A final point I would like to make concerns the imperialism mentioned by Erbaydar, the purpose of binding to the EU. It is hard to deny that this also applies to some extent to the European research area. For example, when “Inclusiveness Target Countries (ITC)” are mentioned in typically technocratic diction, the researchers of these countries are not simply supported, but always also marked as other. This is ultimately the approach of development aid, with all the problems associated with it. In the worst cases, researchers from ITCs are invited to participate in a consortium simply because this scores points in the evaluation. But also in the other cases, it remains mostly unquestioned what the standard is; it is hardly ever the scientific culture or the methodological trends of those countries that are to be included. As has been shown time and again in the context of EUROPACH, there will never be model cases that can be easily transferred to other places, social groups, and times. And what is true for public health is also true for research.[iii]

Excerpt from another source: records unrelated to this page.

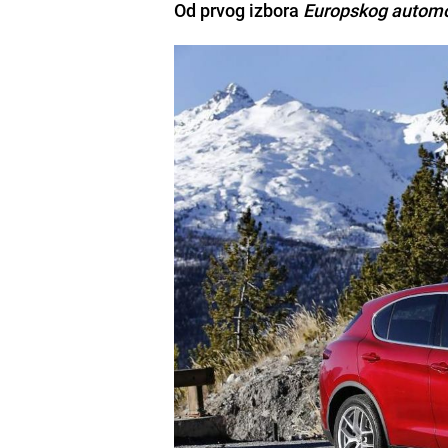
Od prvog izbora
Europskog automo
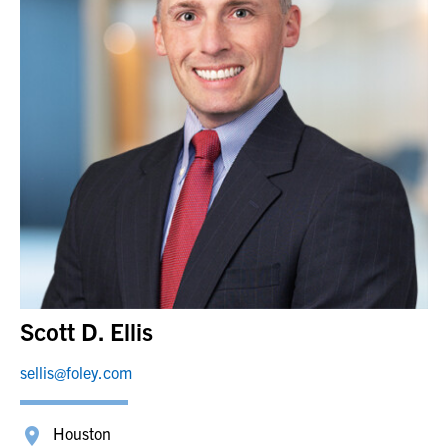
Scott D. Ellis
sellis@foley.com
Houston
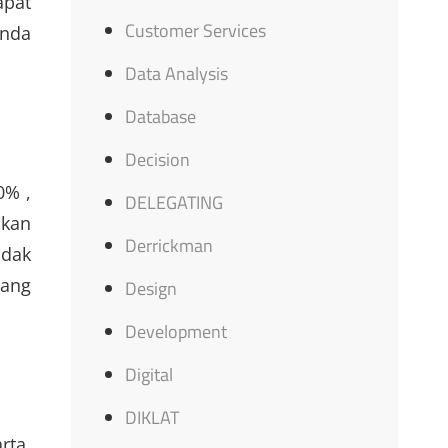
apat
Customer Services
Anda
Data Analysis
Database
Decision
0% ,
DELEGATING
ikan
Derrickman
idak
yang
Design
Development
Digital
DIKLAT
rta,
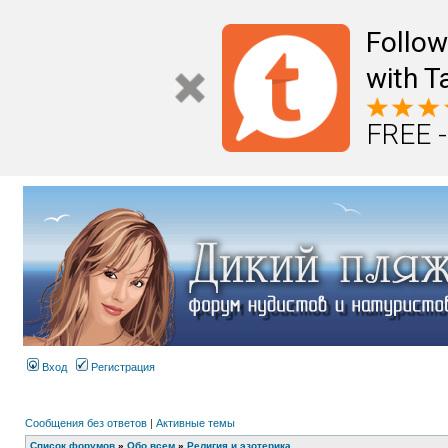
Follo
with T
FREE -
Вход
Регистрация
Сообщения без ответов
|
Активные темы
Список форумов
»
Обо всем
»
Религия и эзотерика.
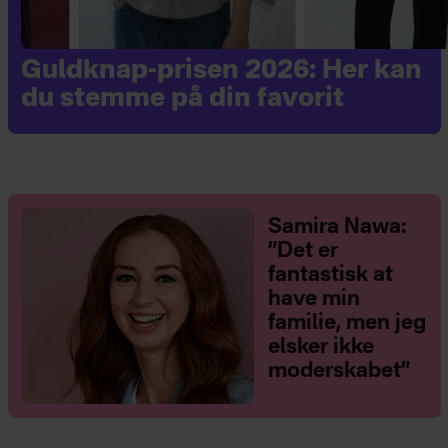
Guldknap-prisen 2026: Her kan
du stemme på din favorit
Samira Nawa:
”Det er
fantastisk at
have min
familie, men jeg
elsker ikke
moderskabet”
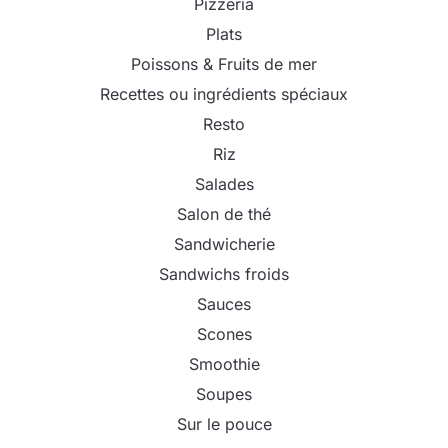
Pizzeria
Plats
Poissons & Fruits de mer
Recettes ou ingrédients spéciaux
Resto
Riz
Salades
Salon de thé
Sandwicherie
Sandwichs froids
Sauces
Scones
Smoothie
Soupes
Sur le pouce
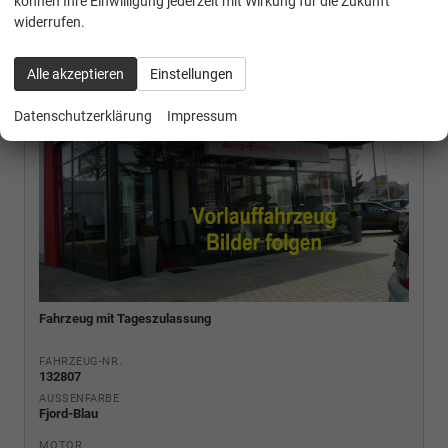
können Ihre Einwilligung jederzeit mit Wirkung für die Zukunft
widerrufen.
Alle akzeptieren
Einstellungen
Datenschutzerklärung
Impressum
Fahrzeug mit Tageszulassung
FAHRZEUG-NR.
132807
AUSSENFARBE
Fjord-Blau
MOTOR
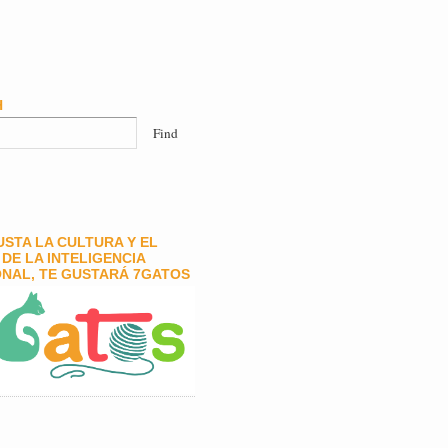
H
GUSTA LA CULTURA Y EL
DE LA INTELIGENCIA
NAL, TE GUSTARÁ 7GATOS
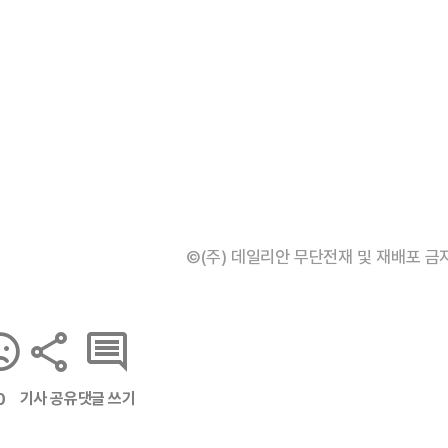
©(주) 데일리안 무단전재 및 재배포 금
기사 공유
댓글 쓰기
0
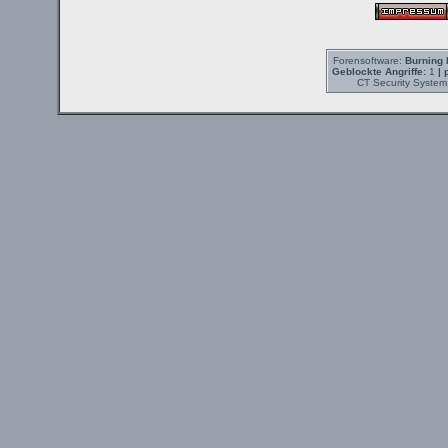
Forensoftware:
Burning 
Geblockte Angriffe:
1
| 
CT Security System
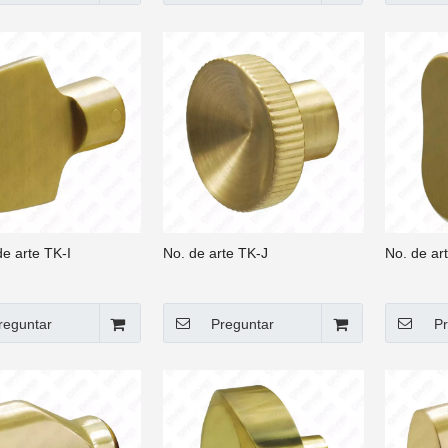
e arte TK-I
No. de arte TK-J
No. de ar
reguntar
Preguntar
Pr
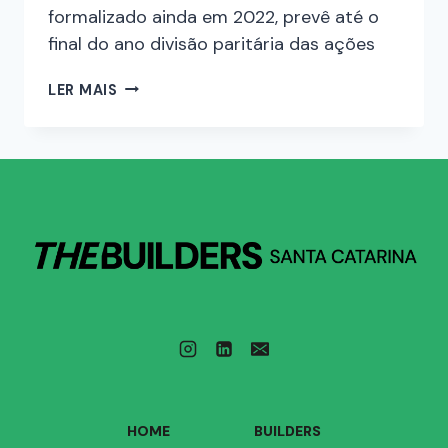
formalizado ainda em 2022, prevê até o
final do ano divisão paritária das ações
LER MAIS
HOME
BUILDERS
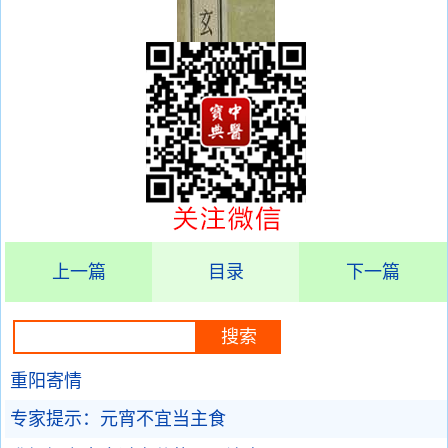
上一篇
目录
下一篇
重阳寄情
专家提示：元宵不宜当主食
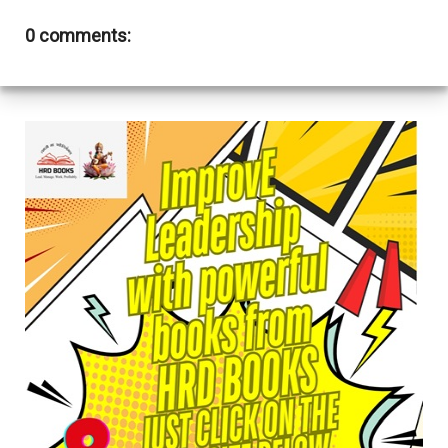
0 comments:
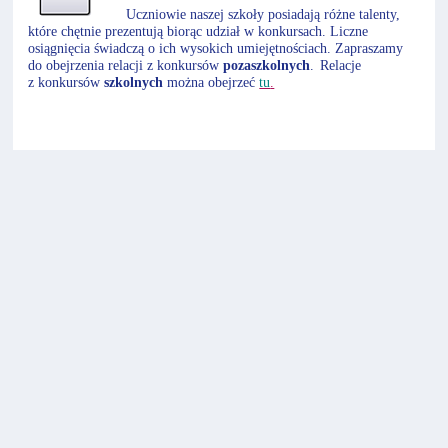
Uczniowie naszej szkoły posiadają różne talenty,
które chętnie prezentują biorąc udział w konkursach. Liczne
osiągnięcia świadczą o ich wysokich umiejętnościach. Zapraszamy
do obejrzenia relacji z konkursów
pozaszkolnych
.
Relacje
z konkursów
szkolnych
można obejrzeć
tu
.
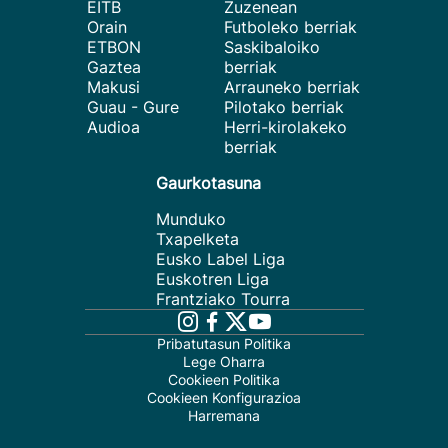
EITB
Zuzenean
Orain
Futboleko berriak
ETBON
Saskibaloiko
Gaztea
berriak
Makusi
Arrauneko berriak
Guau - Gure
Pilotako berriak
Audioa
Herri-kirolakeko
berriak
Gaurkotasuna
Munduko
Txapelketa
Eusko Label Liga
Euskotren Liga
Frantziako Tourra
Pribatutasun Politika
Lege Oharra
Cookieen Politika
Cookieen Konfigurazioa
Harremana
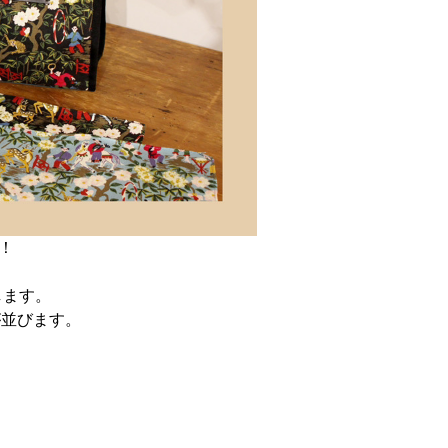
催！
します。
IC)が並びます。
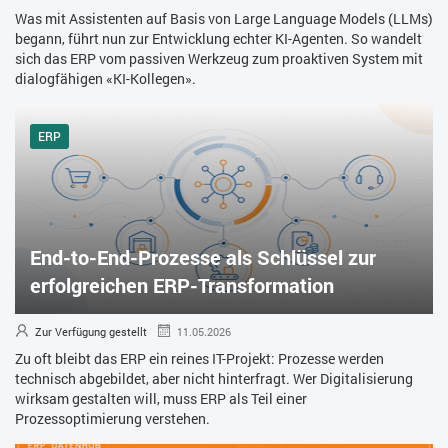
Was mit Assistenten auf Basis von Large Language Models (LLMs)
begann, führt nun zur Entwicklung echter KI-Agenten. So wandelt
sich das ERP vom passiven Werkzeug zum proaktiven System mit
dialogfähigen «KI-Kollegen».
ERP
End-to-End-Prozesse als Schlüssel zur
erfolgreichen ERP-Transformation
Zur Verfügung gestellt
11.05.2026
Zu oft bleibt das ERP ein reines IT-Projekt: Prozesse werden
technisch abgebildet, aber nicht hinterfragt. Wer Digitalisierung
wirksam gestalten will, muss ERP als Teil einer
Prozessoptimierung verstehen.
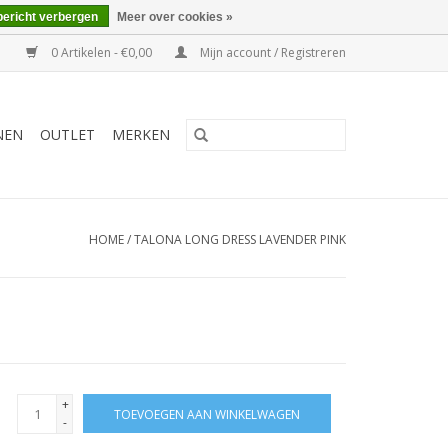
bericht verbergen
Meer over cookies »
0 Artikelen - €0,00
Mijn account / Registreren
NEN
OUTLET
MERKEN
HOME
/
TALONA LONG DRESS LAVENDER PINK
+
TOEVOEGEN AAN WINKELWAGEN
-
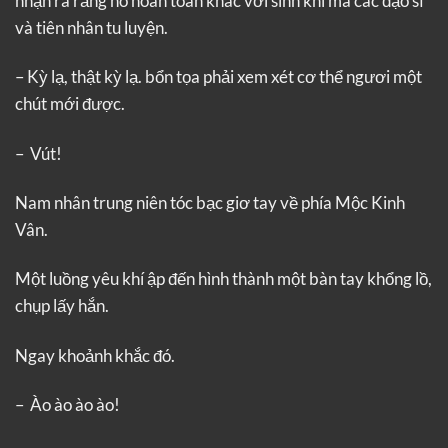
nhận ra rằng nó hoàn toàn khác với sinh khí mà các đạo sĩ
và tiên nhân tu luyện.
– Kỳ lạ, thật kỳ lạ. bổn tọa phải xem xét cơ thể ngươi một
chút mới được.
– Vút!
Nam nhân trung niên tóc bạc giơ tay về phía Mộc Kinh
Vân.
Một luồng yêu khí ập đến hình thành một bàn tay khổng lồ,
chụp lấy hắn.
Ngay khoảnh khắc đó.
– Ào ào ào ào!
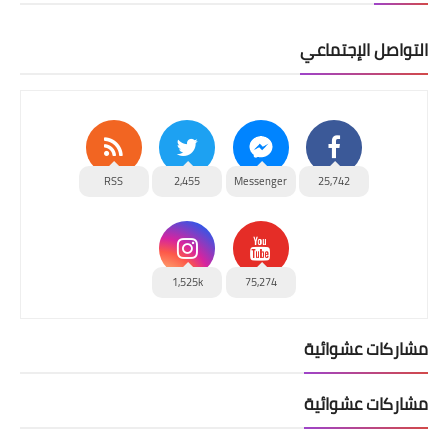
التواصل الإجتماعي
RSS
2,455
Messenger
25,742
1,525k
75,274
مشاركات عشوائية
مشاركات عشوائية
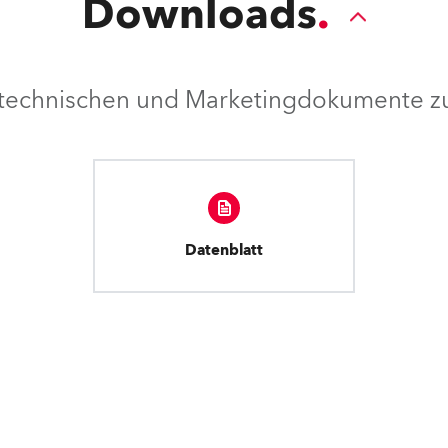
Downloads
e technischen und Marketingdokumente zu
Datenblatt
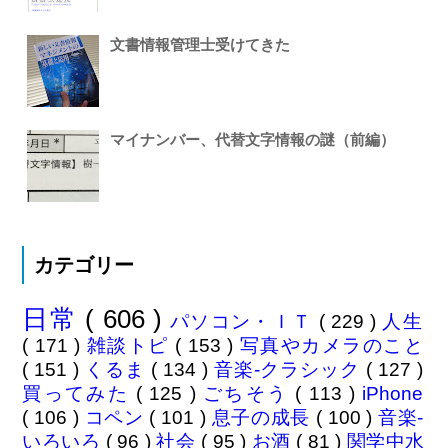
文書情報管理士受けてきた
マイナンバー、代替文字情報の謎（前編）
カテゴリー
日常
( 606 )
パソコン・ＩＴ
( 229 )
人生
( 171 )
雑談トピ
( 153 )
写真やカメラのこと
( 151 )
くるま
( 134 )
音楽-クラシック
( 127 )
買ってみた
( 125 )
ごちそう
( 113 )
iPhone
( 106 )
コペン
( 101 )
息子の成長
( 100 )
音楽-
いろいろ
( 96 )
社会
( 95 )
お酒
( 81 )
関学中水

If my intention here was to draw attention to some fundamental problems of European project funding, this does not mean, of course, that it does not have many benefits as well. Not least, there are effective international collaborations. Some things to keep in mind in this regard are mentioned by Kemal Ördek, co-founder of Kırmızı Şemsiye Cinsel Sağlık ve İnsan Hakları Derneği (Red Umbrella Association for Sexual Health and Human Rights). I would like to conclude with her description of the Global Network of Sex Work Projects (NSWP):
There is a board with two representatives from each continent and the focus of work is often Asia, Africa, Latin, or South America. So it is not a Western perspective that is dominant there. Because the NSWP is an umbrella organization of sex worker initiatives from all kinds of countries, there is a horizontal approach to representation. I have no fear that there could be a Western imposition.
On the other hand,
There is a Western perspective at the WHO, at UNAIDS, and such institutions in general. In many respects they are hostile to sex work, for example. They then justify that with Western arguments or they say, for example, “Muslim sex workers – how can that be? Being Muslim and sex work, that doesn’t go together at all” […]. There are such and similar orientalist statements. Well, and then we start telling.[iv]
[i] “‘Ich denke immer, dass das Zurverfügungstellen von Projektmitteln auch ein Manipulationsmechanismus ist…’: Ein Plädoyer gegen den Diskursimperialismus und die zunehmende Projektorientierung in der internationalen Gesundheitsförderung. Zülfukar Çetin im Gespräch mit Tuğrul Erbaydar,” in Zülfukar Çetin and Peter-Paul Bänziger, eds., Aids und HIV in der Türkei: Geschichten und Perspektiven einer emanzipatorischen Gesundheitspolitik (Gießen: Psychosozial-Verlag, 2019), 239–268, 236ff.
[ii] Peter-Paul Bänziger and Zülfukar Çetin, “Jenseits des Modellfalls Erzählungen über Aids und HIV in Europa – eine Einleitung,” in Zülfukar Çetin and Peter-Paul Bänziger, eds., Aids und HIV in der Türkei: Geschichten und Perspektiven einer emanzipatorischen Gesundheitspolitik (Gießen: Psychosozial-Verlag, 2019), 9–34.
[iii] Ibid.
[iv] “‘Die Menschen hier betreiben ihren Aktivismus in dem Bewusstsein, dass ein einziger ihrer Sätze der gesamten Gruppe schaden könnte…’: Ein Kampf für die sexuelle Gesundheit und die Rechte von Sexarbeiter:innen zwischen lokalen Interventionen und transnationalen Bündnissen. Zülfukar Çetin im Gespräch mit Kemal Ördek,” in Zülfukar Çetin and Peter-Paul Bänziger, eds., Aids und HIV in der Türkei: Geschichten und Perspektiven einer emanzipatorischen Gesundheitspolitik (Gießen: Psychosozial-Verlag, 2019), 55–83, 77ff.